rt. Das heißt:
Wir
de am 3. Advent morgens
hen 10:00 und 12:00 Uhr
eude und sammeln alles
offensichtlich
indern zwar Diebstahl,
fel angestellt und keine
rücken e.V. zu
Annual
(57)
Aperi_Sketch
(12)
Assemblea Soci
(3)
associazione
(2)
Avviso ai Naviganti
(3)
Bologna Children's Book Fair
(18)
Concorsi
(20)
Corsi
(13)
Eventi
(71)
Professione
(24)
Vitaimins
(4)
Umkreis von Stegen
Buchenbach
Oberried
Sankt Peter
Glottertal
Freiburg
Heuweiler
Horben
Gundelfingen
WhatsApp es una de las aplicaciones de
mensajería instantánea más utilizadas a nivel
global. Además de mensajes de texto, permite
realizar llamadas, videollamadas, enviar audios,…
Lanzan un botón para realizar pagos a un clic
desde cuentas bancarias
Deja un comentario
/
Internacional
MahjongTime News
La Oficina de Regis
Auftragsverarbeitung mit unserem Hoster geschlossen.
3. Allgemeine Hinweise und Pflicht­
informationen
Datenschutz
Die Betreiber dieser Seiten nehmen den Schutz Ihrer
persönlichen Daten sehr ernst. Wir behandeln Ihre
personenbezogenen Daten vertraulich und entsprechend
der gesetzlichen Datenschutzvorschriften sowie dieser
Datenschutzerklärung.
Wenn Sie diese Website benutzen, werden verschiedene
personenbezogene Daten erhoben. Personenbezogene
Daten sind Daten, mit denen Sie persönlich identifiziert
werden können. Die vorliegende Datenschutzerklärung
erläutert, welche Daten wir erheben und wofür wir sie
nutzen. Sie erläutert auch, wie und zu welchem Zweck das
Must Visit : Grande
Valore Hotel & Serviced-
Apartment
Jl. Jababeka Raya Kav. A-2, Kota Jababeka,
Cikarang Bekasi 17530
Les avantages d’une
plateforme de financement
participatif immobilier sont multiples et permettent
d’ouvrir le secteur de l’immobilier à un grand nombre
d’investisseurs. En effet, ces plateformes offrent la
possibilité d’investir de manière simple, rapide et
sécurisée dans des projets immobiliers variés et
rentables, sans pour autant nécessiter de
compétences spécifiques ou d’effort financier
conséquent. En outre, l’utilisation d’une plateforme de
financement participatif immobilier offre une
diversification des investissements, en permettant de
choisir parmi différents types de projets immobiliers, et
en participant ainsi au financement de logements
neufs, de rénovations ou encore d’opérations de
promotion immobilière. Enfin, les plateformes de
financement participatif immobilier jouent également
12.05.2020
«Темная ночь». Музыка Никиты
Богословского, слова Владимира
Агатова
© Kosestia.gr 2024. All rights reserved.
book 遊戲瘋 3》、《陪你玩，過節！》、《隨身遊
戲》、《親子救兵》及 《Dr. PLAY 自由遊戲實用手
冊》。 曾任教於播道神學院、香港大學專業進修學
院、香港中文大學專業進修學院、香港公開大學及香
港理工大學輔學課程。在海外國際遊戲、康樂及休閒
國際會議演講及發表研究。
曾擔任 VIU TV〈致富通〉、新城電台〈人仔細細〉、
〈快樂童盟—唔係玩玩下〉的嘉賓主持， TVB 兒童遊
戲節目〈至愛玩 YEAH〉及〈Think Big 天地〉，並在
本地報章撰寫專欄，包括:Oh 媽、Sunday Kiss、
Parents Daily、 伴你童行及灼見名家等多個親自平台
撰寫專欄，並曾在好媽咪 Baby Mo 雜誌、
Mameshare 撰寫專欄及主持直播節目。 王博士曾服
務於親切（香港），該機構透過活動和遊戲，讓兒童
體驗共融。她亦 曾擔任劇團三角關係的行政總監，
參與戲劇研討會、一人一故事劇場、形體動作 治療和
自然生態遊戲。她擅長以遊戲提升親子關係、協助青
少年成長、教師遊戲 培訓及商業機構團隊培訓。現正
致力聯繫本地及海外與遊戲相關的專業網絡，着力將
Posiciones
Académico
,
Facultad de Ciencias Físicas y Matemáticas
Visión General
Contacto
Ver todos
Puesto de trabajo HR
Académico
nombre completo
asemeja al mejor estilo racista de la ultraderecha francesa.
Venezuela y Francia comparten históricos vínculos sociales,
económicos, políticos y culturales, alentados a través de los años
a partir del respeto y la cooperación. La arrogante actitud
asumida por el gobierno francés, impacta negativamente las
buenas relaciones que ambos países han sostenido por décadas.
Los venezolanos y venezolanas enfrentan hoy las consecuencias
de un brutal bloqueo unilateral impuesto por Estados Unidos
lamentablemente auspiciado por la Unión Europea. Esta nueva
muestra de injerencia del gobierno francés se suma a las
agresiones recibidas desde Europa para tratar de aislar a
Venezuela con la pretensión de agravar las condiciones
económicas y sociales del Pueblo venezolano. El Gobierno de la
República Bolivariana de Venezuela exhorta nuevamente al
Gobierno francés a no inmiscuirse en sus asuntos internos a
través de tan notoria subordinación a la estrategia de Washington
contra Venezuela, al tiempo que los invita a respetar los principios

--------------------

→ **Task to complete**
In the entries above, find each line with the string "nombre" and copy it.

→ **Answer**
d’ouvrir le secteur de l’immobilier à un grand nombre
nombre completo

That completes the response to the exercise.